Here’s my take on the recent order signed by President Trump that suspends immigration from seven Muslim-majority countries.
- He said he would do this during his first 100 days, in vague and shifting terms during his campaign, from an all-out ban on Muslims to no ban on Muslims, to stricter vetting. Obviously, we knew he would do something and about when he would do it.
- People who had already been admitted were detained at the airports and it appeared that the implementation of the order by executive departments was rather disorderly. It is the disorderly implementation of the order that surprised me, not the content.
- We were shown by subsequent stays from the judicial branch that our government is functioning as intended, with check and balance to bring order to a disorderly executive order.
- I’ve read speculations that none of the terrorist acts committed on US soil were committed by anyone from any of the countries on the ban list, and that Muslim-majority countries excluded from the list are places where Trump has business interests. I obviously don’t know where Trump does business, thus I don’t know the truth to that part of the claim. But none of the recent terrorist acts on US soil were committed by adult immigrants, excepting the wife of the San Diego shooter. The male suspect in the San Diego shooting had been in the US since he was toddler, and the perpetrator in the Florida nightclub shooting was born in the US. So, I believe that there is little rational substance behind the order in regard to the stated object to protect the US from Muslim terror. If history is any guide, the order does little or nothing in that regard.
I vaguely recall similar immigration suspensions in the late 1970’s and early 80’s that covered Iran, Lebanon and Libya without having had the experience of terrorism, and I don’t remember the media being up in arms about it back then. Of course, the present is an entirely different world. But I can’t quite put my finger on what the difference really is other than the information revolution has made the world a much smaller place. Thus my personal feelings about Trump’s order are more toward the side of indifferent, partly because nobody has a right to come here.
The one tentative objection I would have would be on constitutional grounds, depending on whether or not current immigration law provides the President the authority to unilaterally institute such a ban. Since I know little about immigration law, I would have to defer to a lawyer to determine that. But the Constitution firmly places the normalization of immigration with Congress. If Congress did not provide for the President to be able to pick and choose, then there is a problem in the realm of separation of powers, and I would have the same problem with Trump’s immigration order as I did with Obama’s. Presidents cannot make rules with undelegated authority to do so.

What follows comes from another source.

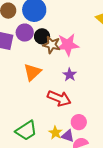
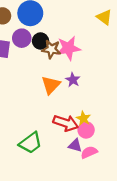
orange triangle: (32, 72) -> (51, 85), moved
red arrow: (59, 98) -> (66, 123), moved
yellow star: (55, 133) -> (83, 118), moved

This doesn’t make me sorry that Trump is President. It doesn’t inspire fear or even any real inconvenience, and I can say with a straight face that it doesn’t bother me if the immigration gates are shut, because the world isn’t quite as small as it seems. It is a really big place with lots of hotspots. Always has been, and always will be.
There are things that do bother me, however, like the lack of outrage over what the pathetic state of monetary policy does to average people. It bothers me that a handful of immigrants being detained at the airport is more of a civil rights issue than the government’s utter failure in its obligation to protect the means of survival for people who are rightfully here and have done most of the living, working, crying, bleeding and dying in this country. It is a really incoherent and f*-ed up world we are living in at this very moment, and I sadly see no light at the end of the tunnel.